WHAT YOU ARE ASKED TO DO
Write every record out again exactly as shown below.

MATERIAL FOR THIS TASK
=== Section Start ===

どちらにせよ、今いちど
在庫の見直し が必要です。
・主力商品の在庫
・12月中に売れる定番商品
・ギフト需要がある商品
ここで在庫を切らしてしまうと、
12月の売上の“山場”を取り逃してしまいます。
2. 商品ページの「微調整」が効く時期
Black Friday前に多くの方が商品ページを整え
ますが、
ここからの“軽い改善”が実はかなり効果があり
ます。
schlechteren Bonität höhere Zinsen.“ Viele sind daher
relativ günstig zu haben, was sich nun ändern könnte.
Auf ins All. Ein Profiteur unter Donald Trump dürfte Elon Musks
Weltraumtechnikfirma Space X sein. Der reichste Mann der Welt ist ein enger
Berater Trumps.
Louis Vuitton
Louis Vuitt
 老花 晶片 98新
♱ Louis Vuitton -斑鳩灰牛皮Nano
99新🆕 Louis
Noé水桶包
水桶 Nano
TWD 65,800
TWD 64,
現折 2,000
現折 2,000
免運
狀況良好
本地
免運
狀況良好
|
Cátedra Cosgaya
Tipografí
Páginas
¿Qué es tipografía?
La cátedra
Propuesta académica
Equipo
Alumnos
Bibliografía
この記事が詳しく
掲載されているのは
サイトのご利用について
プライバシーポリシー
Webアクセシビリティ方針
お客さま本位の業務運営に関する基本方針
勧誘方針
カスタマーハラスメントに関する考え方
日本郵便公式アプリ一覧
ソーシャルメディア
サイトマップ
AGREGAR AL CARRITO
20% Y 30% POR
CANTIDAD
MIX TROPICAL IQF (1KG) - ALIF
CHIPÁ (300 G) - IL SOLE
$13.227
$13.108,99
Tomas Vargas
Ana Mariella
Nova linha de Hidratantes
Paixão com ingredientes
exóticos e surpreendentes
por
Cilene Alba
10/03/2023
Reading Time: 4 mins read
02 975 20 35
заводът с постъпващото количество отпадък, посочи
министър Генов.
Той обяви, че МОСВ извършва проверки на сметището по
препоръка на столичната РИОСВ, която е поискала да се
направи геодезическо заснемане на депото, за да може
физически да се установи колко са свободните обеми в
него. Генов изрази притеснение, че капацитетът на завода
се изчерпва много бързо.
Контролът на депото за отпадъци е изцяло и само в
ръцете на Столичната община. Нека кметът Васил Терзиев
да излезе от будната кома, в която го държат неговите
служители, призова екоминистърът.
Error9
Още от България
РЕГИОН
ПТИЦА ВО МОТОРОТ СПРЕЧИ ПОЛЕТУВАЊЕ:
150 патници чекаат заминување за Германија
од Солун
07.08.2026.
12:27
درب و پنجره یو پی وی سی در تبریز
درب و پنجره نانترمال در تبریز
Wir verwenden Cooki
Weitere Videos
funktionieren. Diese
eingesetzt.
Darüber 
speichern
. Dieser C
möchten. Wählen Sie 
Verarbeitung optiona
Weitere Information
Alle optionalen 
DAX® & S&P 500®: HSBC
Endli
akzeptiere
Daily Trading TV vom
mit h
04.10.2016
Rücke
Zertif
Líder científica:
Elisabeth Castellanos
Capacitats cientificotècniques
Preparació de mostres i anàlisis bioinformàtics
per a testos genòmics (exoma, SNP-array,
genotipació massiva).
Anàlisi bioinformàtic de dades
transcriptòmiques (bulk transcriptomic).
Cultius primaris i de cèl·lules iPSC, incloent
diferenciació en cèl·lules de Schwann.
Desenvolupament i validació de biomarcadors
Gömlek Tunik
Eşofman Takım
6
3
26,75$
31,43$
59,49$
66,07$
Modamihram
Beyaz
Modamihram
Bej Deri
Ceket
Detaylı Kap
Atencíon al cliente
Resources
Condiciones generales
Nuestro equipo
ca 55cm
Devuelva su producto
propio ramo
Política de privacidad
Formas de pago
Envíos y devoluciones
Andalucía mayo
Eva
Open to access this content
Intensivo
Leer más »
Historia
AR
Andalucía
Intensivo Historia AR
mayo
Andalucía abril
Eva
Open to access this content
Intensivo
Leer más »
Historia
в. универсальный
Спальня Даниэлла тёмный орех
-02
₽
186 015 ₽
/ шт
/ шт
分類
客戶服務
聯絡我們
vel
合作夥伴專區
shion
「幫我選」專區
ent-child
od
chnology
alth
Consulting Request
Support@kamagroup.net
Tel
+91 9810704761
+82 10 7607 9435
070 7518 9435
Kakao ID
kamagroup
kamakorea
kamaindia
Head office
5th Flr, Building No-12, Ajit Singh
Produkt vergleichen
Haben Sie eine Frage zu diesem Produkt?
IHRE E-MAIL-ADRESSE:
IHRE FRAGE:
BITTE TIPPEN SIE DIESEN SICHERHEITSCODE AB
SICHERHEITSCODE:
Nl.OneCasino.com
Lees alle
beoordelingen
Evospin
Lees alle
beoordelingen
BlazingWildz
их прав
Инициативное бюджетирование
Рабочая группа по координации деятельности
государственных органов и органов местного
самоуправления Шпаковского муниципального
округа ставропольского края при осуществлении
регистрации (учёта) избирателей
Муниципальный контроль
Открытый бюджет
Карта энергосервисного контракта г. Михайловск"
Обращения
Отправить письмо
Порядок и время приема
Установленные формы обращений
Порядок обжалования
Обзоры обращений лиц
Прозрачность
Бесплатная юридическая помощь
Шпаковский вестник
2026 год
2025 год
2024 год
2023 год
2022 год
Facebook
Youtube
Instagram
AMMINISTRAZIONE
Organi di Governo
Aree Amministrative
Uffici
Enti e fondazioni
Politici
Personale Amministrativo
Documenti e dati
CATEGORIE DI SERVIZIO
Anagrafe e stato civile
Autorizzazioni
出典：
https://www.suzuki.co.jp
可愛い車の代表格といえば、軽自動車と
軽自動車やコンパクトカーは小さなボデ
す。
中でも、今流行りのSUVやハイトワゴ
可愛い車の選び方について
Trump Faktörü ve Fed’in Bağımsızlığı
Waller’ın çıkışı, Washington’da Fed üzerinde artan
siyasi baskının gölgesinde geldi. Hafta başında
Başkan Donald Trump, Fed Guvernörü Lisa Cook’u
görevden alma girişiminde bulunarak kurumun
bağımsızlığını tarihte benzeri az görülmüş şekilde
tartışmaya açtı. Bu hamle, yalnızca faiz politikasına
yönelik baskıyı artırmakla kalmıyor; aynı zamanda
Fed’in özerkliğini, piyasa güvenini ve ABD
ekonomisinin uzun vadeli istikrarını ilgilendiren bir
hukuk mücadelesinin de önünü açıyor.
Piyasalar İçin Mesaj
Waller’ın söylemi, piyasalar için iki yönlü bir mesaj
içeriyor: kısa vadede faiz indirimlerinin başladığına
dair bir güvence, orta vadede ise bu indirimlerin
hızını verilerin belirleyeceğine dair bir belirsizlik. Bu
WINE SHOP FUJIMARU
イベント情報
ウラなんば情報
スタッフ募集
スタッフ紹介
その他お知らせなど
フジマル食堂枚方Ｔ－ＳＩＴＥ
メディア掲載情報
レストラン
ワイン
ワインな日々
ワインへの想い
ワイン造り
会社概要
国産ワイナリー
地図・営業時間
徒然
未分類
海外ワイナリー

=== Section End ===

RESPONSE AREA
どちらにせよ、今いちど
在庫の見直し が必要です。
・主力商品の在庫
・12月中に売れる定番商品
・ギフト需要がある商品
ここで在庫を切らしてしまうと、
12月の売上の“山場”を取り逃してしまいます。
2. 商品ページの「微調整」が効く時期
Black Friday前に多くの方が商品ページを整え
ますが、
ここからの“軽い改善”が実はかなり効果があり
ます。
schlechteren Bonität höhere Zinsen.“ Viele sind daher
relativ günstig zu haben, was sich nun ändern könnte.
Auf ins All. Ein Profiteur unter Donald Trump dürfte Elon Musks
Weltraumtechnikfirma Space X sein. Der reichste Mann der Welt ist ein enger
Berater Trumps.
Louis Vuitton
Louis Vuitt
 老花 晶片 98新
♱ Louis Vuitton -斑鳩灰牛皮Nano
99新🆕 Louis
Noé水桶包
水桶 Nano
TWD 65,800
TWD 64,
現折 2,000
現折 2,000
免運
狀況良好
本地
免運
狀況良好
|
Cátedra Cosgaya
Tipografí
Páginas
¿Qué es tipografía?
La cátedra
Propuesta académica
Equipo
Alumnos
Bibliografía
この記事が詳しく
掲載されているのは
サイトのご利用について
プライバシーポリシー
Webアクセシビリティ方針
お客さま本位の業務運営に関する基本方針
勧誘方針
カスタマーハラスメントに関する考え方
日本郵便公式アプリ一覧
ソーシャルメディア
サイトマップ
AGREGAR AL CARRITO
20% Y 30% POR
CANTIDAD
MIX TROPICAL IQF (1KG) - ALIF
CHIPÁ (300 G) - IL SOLE
$13.227
$13.108,99
Tomas Vargas
Ana Mariella
Nova linha de Hidratantes
Paixão com ingredientes
exóticos e surpreendentes
por
Cilene Alba
10/03/2023
Reading Time: 4 mins read
02 975 20 35
заводът с постъпващото количество отпадък, посочи
министър Генов.
Той обяви, че МОСВ извършва проверки на сметището по
препоръка на столичната РИОСВ, която е поискала да се
направи геодезическо заснемане на депото, за да може
физически да се установи колко са свободните обеми в
него. Генов изрази притеснение, че капацитетът на завода
се изчерпва много бързо.
Контролът на депото за отпадъци е изцяло и само в
ръцете на Столичната община. Нека кметът Васил Терзиев
да излезе от будната кома, в която го държат неговите
служители, призова екоминистърът.
Error9
Още от България
РЕГИОН
ПТИЦА ВО МОТОРОТ СПРЕЧИ ПОЛЕТУВАЊЕ:
150 патници чекаат заминување за Германија
од Солун
07.08.2026.
12:27
درب و پنجره یو پی وی سی در تبریز
درب و پنجره نانترمال در تبریز
Wir verwenden Cooki
Weitere Videos
funktionieren. Diese
eingesetzt.
Darüber 
speichern
. Dieser C
möchten. Wählen Sie 
Verarbeitung optiona
Weitere Information
Alle optionalen 
DAX® & S&P 500®: HSBC
Endli
akzeptiere
Daily Trading TV vom
mit h
04.10.2016
Rücke
Zertif
Líder científica:
Elisabeth Castellanos
Capacitats cientificotècniques
Preparació de mostres i anàlisis bioinformàtics
per a testos genòmics (exoma, SNP-array,
genotipació massiva).
Anàlisi bioinformàtic de dades
transcriptòmiques (bulk transcriptomic).
Cultius primaris i de cèl·lules iPSC, incloent
diferenciació en cèl·lules de Schwann.
Desenvolupament i validació de biomarcadors
Gömlek Tunik
Eşofman Takım
6
3
26,75$
31,43$
59,49$
66,07$
Modamihram
Beyaz
Modamihram
Bej Deri
Ceket
Detaylı Kap
Atencíon al cliente
Resources
Condiciones generales
Nuestro equipo
ca 55cm
Devuelva su producto
propio ramo
Política de privacidad
Formas de pago
Envíos y devoluciones
Andalucía mayo
Eva
Open to access this content
Intensivo
Leer más »
Historia
AR
Andalucía
Intensivo Historia AR
mayo
Andalucía abril
Eva
Open to access this content
Intensivo
Leer más »
Historia
в. универсальный
Спальня Даниэлла тёмный орех
-02
₽
186 015 ₽
/ шт
/ шт
分類
客戶服務
聯絡我們
vel
合作夥伴專區
shion
「幫我選」專區
ent-child
od
chnology
alth
Consulting Request
Support@kamagroup.net
Tel
+91 9810704761
+82 10 7607 9435
070 7518 9435
Kakao ID
kamagroup
kamakorea
kamaindia
Head office
5th Flr, Building No-12, Ajit Singh
Produkt vergleichen
Haben Sie eine Frage zu diesem Produkt?
IHRE E-MAIL-ADRESSE:
IHRE FRAGE:
BITTE TIPPEN SIE DIESEN SICHERHEITSCODE AB
SICHERHEITSCODE:
Nl.OneCasino.com
Lees alle
beoordelingen
Evospin
Lees alle
beoordelingen
BlazingWildz
их прав
Инициативное бюджетирование
Рабочая группа по координации деятельности
государственных органов и органов местного
самоуправления Шпаковского муниципального
округа ставропольского края при осуществлении
регистрации (учёта) избирателей
Муниципальный контроль
Открытый бюджет
Карта энергосервисного контракта г. Михайловск"
Обращения
Отправить письмо
Порядок и время приема
Установленные формы обращений
Порядок обжалования
Обзоры обращений лиц
Прозрачность
Бесплатная юридическая помощь
Шпаковский вестник
2026 год
2025 год
2024 год
2023 год
2022 год
Facebook
Youtube
Instagram
AMMINISTRAZIONE
Organi di Governo
Aree Amministrative
Uffici
Enti e fondazioni
Politici
Personale Amministrativo
Documenti e dati
CATEGORIE DI SERVIZIO
Anagrafe e stato civile
Autorizzazioni
出典：
https://www.suzuki.co.jp
可愛い車の代表格といえば、軽自動車と
軽自動車やコンパクトカーは小さなボデ
す。
中でも、今流行りのSUVやハイトワゴ
可愛い車の選び方について
Trump Faktörü ve Fed’in Bağımsızlığı
Waller’ın çıkışı, Washington’da Fed üzerinde artan
siyasi baskının gölgesinde geldi. Hafta başında
Başkan Donald Trump, Fed Guvernörü Lisa Cook’u
görevden alma girişiminde bulunarak kurumun
bağımsızlığını tarihte benzeri az görülmüş şekilde
tartışmaya açtı. Bu hamle, yalnızca faiz politikasına
yönelik baskıyı artırmakla kalmıyor; aynı zamanda
Fed’in özerkliğini, piyasa güvenini ve ABD
ekonomisinin uzun vadeli istikrarını ilgilendiren bir
hukuk mücadelesinin de önünü açıyor.
Piyasalar İçin Mesaj
Waller’ın söylemi, piyasalar için iki yönlü bir mesaj
içeriyor: kısa vadede faiz indirimlerinin başladığına
dair bir güvence, orta vadede ise bu indirimlerin
hızını verilerin belirleyeceğine dair bir belirsizlik. Bu
WINE SHOP FUJIMARU
イベント情報
ウラなんば情報
スタッフ募集
スタッフ紹介
その他お知らせなど
フジマル食堂枚方Ｔ－ＳＩＴＥ
メディア掲載情報
レストラン
ワイン
ワインな日々
ワインへの想い
ワイン造り
会社概要
国産ワイナリー
地図・営業時間
徒然
未分類
海外ワイナリー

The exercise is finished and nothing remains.